Nicaragua's Carlos Jose Arguello Gomez and his legal team await the start of the ruling on Costa Rica's request for emergency measures amid a border dispute with Nicaragua at the International Court of Justice, The Hague, March 8, 2011

Nicaragua's Carlos Jose Arguello Gomez and his legal team await the start of the ruling on Costa Rica's request for emergency measures amid a border dispute with Nicaragua at the International Court of Justice, The Hague, March 8, 2011

The United Nations' highest court has ordered Costa Rica and Nicaragua to keep their security forces out of a disputed border region along the San Juan River that separates them.

The International Court of Justice in The Hague issued its ruling Tuesday. The decision came two months after Costa Rica appealed to the judicial body to order Nicaraguan personnel away from the mouth of the river and halt dredging operations there to avoid environmental damage. Costa Rica says the operations were illegally set up on its territory, while Nicaragua claimed it had long exercised sovereignty over the disputed area.

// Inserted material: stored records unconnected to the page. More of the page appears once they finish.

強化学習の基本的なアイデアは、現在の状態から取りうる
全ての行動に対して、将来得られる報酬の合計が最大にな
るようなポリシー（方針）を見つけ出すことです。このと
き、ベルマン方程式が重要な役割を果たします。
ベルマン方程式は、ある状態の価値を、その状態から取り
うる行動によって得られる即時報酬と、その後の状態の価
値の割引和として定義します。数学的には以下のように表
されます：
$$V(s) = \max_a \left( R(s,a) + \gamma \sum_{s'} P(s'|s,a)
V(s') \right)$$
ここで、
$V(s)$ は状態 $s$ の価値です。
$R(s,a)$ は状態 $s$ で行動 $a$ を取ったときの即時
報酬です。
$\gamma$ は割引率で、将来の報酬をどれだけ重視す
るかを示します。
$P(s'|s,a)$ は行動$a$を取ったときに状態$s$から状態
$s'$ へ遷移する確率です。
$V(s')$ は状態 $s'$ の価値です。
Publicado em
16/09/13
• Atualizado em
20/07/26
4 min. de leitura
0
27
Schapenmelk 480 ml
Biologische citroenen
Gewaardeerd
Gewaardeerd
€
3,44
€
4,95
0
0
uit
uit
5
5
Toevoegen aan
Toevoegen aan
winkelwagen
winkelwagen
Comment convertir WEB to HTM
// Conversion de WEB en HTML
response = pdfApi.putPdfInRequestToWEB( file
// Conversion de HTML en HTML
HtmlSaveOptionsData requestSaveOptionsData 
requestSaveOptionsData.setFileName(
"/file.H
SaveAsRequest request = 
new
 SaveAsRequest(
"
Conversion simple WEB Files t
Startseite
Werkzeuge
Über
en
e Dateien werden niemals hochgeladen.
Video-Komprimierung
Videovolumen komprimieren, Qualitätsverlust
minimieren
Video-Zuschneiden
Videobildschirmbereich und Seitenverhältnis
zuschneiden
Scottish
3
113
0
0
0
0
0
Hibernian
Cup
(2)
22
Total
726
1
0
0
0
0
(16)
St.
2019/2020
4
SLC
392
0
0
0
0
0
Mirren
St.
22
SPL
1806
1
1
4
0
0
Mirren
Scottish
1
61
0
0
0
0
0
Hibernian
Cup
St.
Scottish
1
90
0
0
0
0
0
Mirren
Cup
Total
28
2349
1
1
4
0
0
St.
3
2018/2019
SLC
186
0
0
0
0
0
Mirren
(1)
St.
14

In its ruling, the court ordered both countries to "refrain from any actions which might aggravate or extend the dispute." The court, however, did not halt dredging operations by Nicaragua and rejected Costa Rica's argument that the work was damaging to the environment. The ruling did allow Costa Rica to send civilian personnel into the area to protect the environment.

Both countries previously had said they would respect the court's decision.

Also Tuesday, the Organization of American States welcomed the court's ruling and called on both governments to resume dialogue on the subject and pave the way for a solution to the problem that separates them.

Some information for this report was provided by AP and Reuters.